# [What the task asks]
Wherever the string "which" occurs in a line of these records, report that line.

# [Data records]

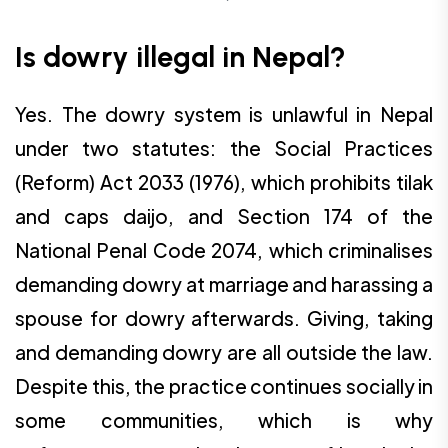
Is dowry illegal in Nepal?
Yes. The dowry system is unlawful in Nepal
under two statutes: the Social Practices
(Reform) Act 2033 (1976), which prohibits tilak
and caps daijo, and Section 174 of the
National Penal Code 2074, which criminalises
demanding dowry at marriage and harassing a
spouse for dowry afterwards. Giving, taking
and demanding dowry are all outside the law.
Despite this, the practice continues socially in
some communities, which is why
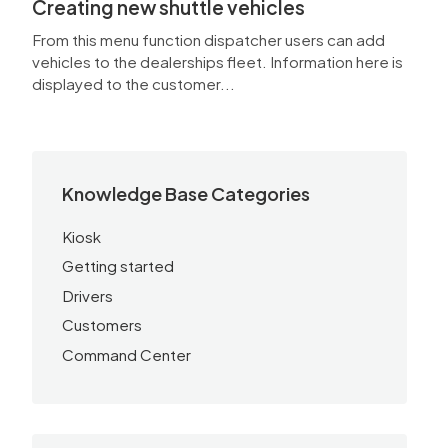
Creating new shuttle vehicles
From this menu function dispatcher users can add
vehicles to the dealerships fleet. Information here is
displayed to the customer...
Knowledge Base Categories
Kiosk
Getting started
Drivers
Customers
Command Center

# [Task answer]
(Reform) Act 2033 (1976), which prohibits tilak
National Penal Code 2074, which criminalises
some communities, which is why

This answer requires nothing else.